I have a ati water heater model bb2212x it used to have a 1200 watt 240ac element.
I'm wanting to fit a 24vdc 600 watt element.
A couple of things I'm not sure about is will the 600 watt heat the water in a good time frame.
the old element has the thermostate fitted to it. I would have to use a seperate thermostate and its a very tight space.
Will try and put some pics up later in the day.
Cheers stuart
Seems like a lot of trouble and expense to get a worse performing product.
I suggest you simply buy a 1200W inverter and run it on 240V.

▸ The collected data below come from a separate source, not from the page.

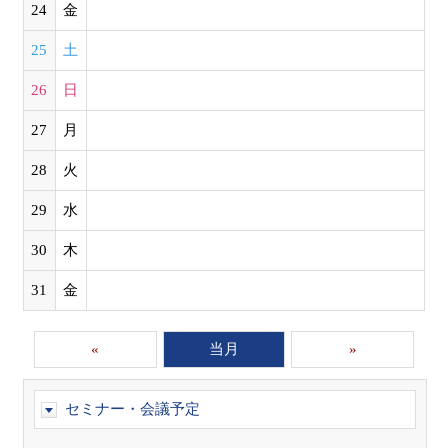
24
金
25
土
26
日
27
月
28
火
29
水
30
木
31
金
«
当月
»
セミナー・会議予定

That tank is 22L. At 600W it will take 30 minutes or more to heat. What is your battery capacity and how do you recharge them?
It is also a calorifier. What is the vehicle it is in? We have a calorifier the same size as that one (different brand). We heat it via the engine while driving or via the diesel heater. It has a 750W 240V element, but we would never heat it with electricity unless we have a lot of excess solar.
Thank you peter
The vehicle is a 1418 mercedes coach and will heat the water. While on the road
I'm about to start on the solar i can fit about 2500 watts and more later if i need.
I thought there would be less loss without the inverter and one less to think about
Cheers stuart
With 2.5kW of solar (or more) I would definitely stay with 220/240V and 1200W for heating the HWS via an inverter (when it is not hot from driving) as well as diesel. And I would have no gas in the vehicle at all. Cook with a 220V induction cook top.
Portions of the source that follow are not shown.